Opinión
Vida


Escritor. Autor de 'Quercus', 'Enjambre' y 'Valhondo'.
He visto, absolutamente conmocionado, las imágenes de una orca que va empujando con el hocico a su bebé muerto, de apenas unas semanas. Impidiendo que se hunda en la profundidad de las aguas. En la oscuridad de una fosa abisal de peces ciegos – peces sin ojos para no ver –, que sería como aceptar la desaparición definitiva de su hijo muerto. Y ella no quiere aceptarlo. No quiere verlo. Su negación y su rebeldía, su lucha titánica por resucitarlo, es impedir que su cría se hunda. Dándole con cada empellón un hálito de vida, un soplo de esperanza. Ese baile de aletas surcando las olas, ese vaivén de alas de pájaros, como una danza fúnebre, arriba y abajo, tan triste y a la vez tan armónico y bello, me ha estremecido.

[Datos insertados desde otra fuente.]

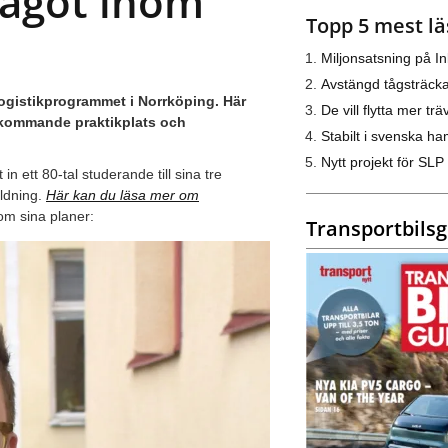
något inom
Topp 5 mest lä
Miljonsatsning på I
Avstängd tågsträck
gistikprogrammet i Norrköping. Här
De vill flytta mer trä
 kommande praktikplats och
Stabilt i svenska h
Nytt projekt för SLP
 ett 80-tal studerande till sina tre
ildning.
Här kan du läsa mer om
om sina planer:
Transportbils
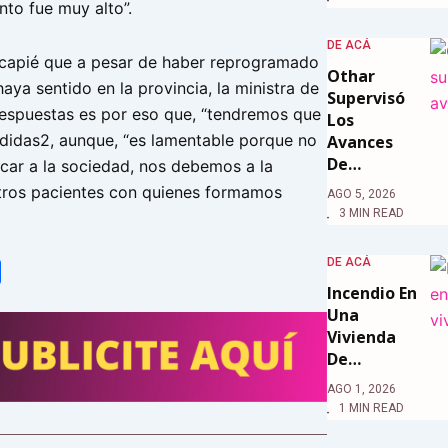
nto fue muy alto”.
DE ACÁ
capié que a pesar de haber reprogramado
Othar
haya sentido en la provincia, la ministra de
Supervisó
respuestas es por eso que, “tendremos que
Los
didas2, aunque, “es lamentable porque no
Avances
De…
icar a la sociedad, nos debemos a la
tros pacientes con quienes formamos
AGO 5, 2026
3 MIN READ
DE ACÁ
tsApp
Share
Incendio En
Una
Vivienda
De…
AGO 1, 2026
1 MIN READ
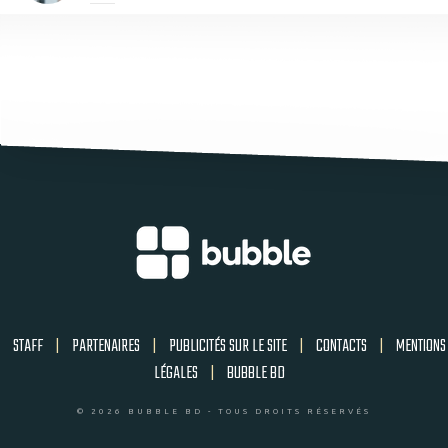
STAFF
|
PARTENAIRES
|
PUBLICITÉS SUR LE SITE
|
CONTACTS
|
MENTIONS
LÉGALES
|
BUBBLE BD
© 2026 BUBBLE BD - TOUS DROITS RÉSERVÉS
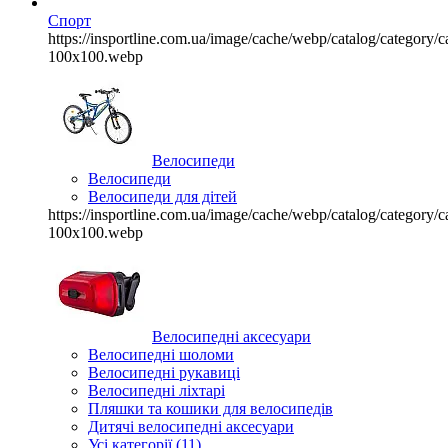
Спорт
https://insportline.com.ua/image/cache/webp/catalog/categor
100x100.webp
Велосипеди
Велосипеди
Велосипеди для дітей
https://insportline.com.ua/image/cache/webp/catalog/categor
100x100.webp
Велосипедні аксесуари
Велосипедні шоломи
Велосипедні рукавиці
Велосипедні ліхтарі
Пляшки та кошики для велосипедів
Дитячі велосипедні аксесуари
Усі категорії (11)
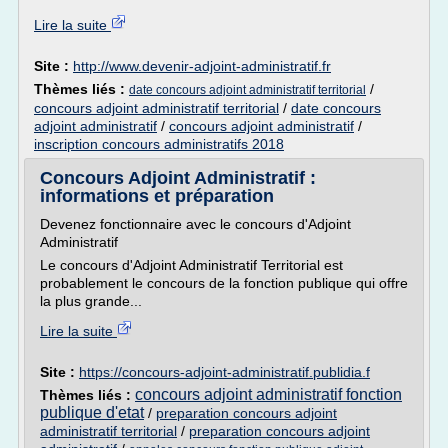
Lire la suite
Site :
http://www.devenir-adjoint-administratif.fr
Thèmes liés :
/
date concours adjoint administratif territorial
concours adjoint administratif territorial
/
date concours
adjoint administratif
/
concours adjoint administratif
/
inscription concours administratifs 2018
Concours Adjoint Administratif :
informations et préparation
Devenez fonctionnaire avec le concours d'Adjoint
Administratif
Le concours d'Adjoint Administratif Territorial est
probablement le concours de la fonction publique qui offre
la plus grande...
Lire la suite
Site :
https://concours-adjoint-administratif.publidia.f
concours adjoint administratif fonction
Thèmes liés :
publique d'etat
/
preparation concours adjoint
administratif territorial
/
preparation concours adjoint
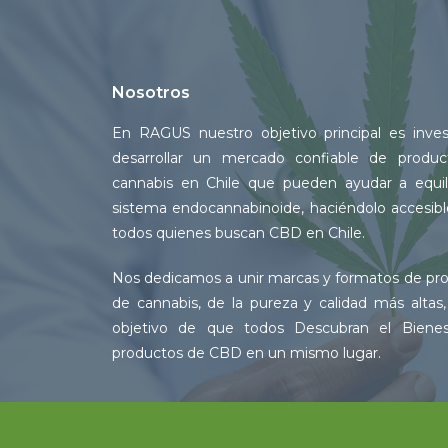
Nosotros
En RAGUS nuestro objetivo principal es inves
desarrollar un mercado confiable de produ
cannabis en Chile que pueden ayudar a equili
sistema endocannabinoide, haciéndolo accesibl
todos quienes buscan CBD en Chile.
Nos dedicamos a unir marcas y formatos de pr
de cannabis, de la pureza y calidad más altas,
objetivo de que todos Descubran el Bienes
productos de CBD en un mismo lugar.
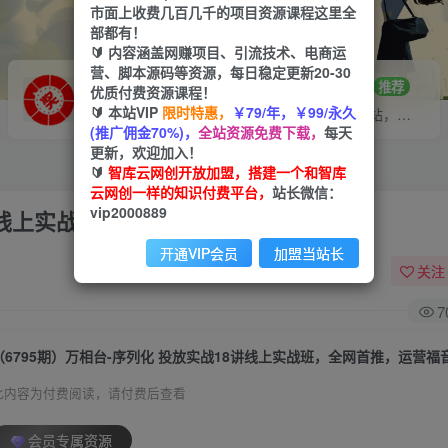
市面上收费几百几千的项目资源课程这里全
部都有！
🔰 内容涵盖网赚项目、引流技术、电商运
营、脚本源码等资源，每日稳定更新20-30
VIP推广
招募站长
70%分佣
推荐
优质付费资源课程！
🔰 本站VIP
限时特惠，
￥79/年，￥99/永久
会员专属推广链接
搭建同款网站，自己当老板
(推广佣金70%)，
全站资源免费下载，
每天
更新，欢迎加入！
🔰
智库云网创开放加盟，搭建一个和智库
云网创一样的知识付费平台，
站长微信：
vip2000889
8讲线上实战班，全网首推，运营福音！
开通VIP会员
加盟当站长
关注
7
（6795期）万相台-序列化 投放实战18讲线上实战班，全网首推，运营福
此内容为付费阅读，请付费后查看
会员专属资源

Según los científicos, que durante décadas siguen el rastro de esta madre orca de 25 años, símbolo de todos los mamíferos y cetáceos, es la segunda vez que pierde a su hijo. La primera ocurrió hace 6 años y tuvo un idéntico comportamiento: arrastrar a su cría muerta durante 17 días, a lo largo de 1.600 km. Que es la distancia que va de Madrid a Ámsterdam. Cargándolo en su lomo y en su hocico. Empujando, empujando, empujando. Sin comer, sin dormir, sin descanso. A punto de fallecer también por puro agotamiento. Con una única obsesión: impulsar a su hijo muerto para que no caiga a ese fondo de anémonas donde reina el silencio eterno. Entregar tu vida, con el anhelo de salvar a tu cría. ¡Tremendo!
¿Cómo no emocionarte viendo esas imágenes, esa muestra de amor inconmensurable – 5 toneladas de vínculo amoroso –, ante tanta barbarie con la que convivimos a diario? Tanta destrucción, tanto odio, tanta zafiedad, tanta locura inenarrable.
En el viaje de duelo, ese cortejo marino cruzando la inmensa laguna Estigia del Pacífico, la acompañan dos jóvenes orcas: ¿Adónde querrán llevarlo? ¿Qué paraíso inexistente y perdido buscan para enterrarlo? ¿Qué mensaje atroz nos están enviando?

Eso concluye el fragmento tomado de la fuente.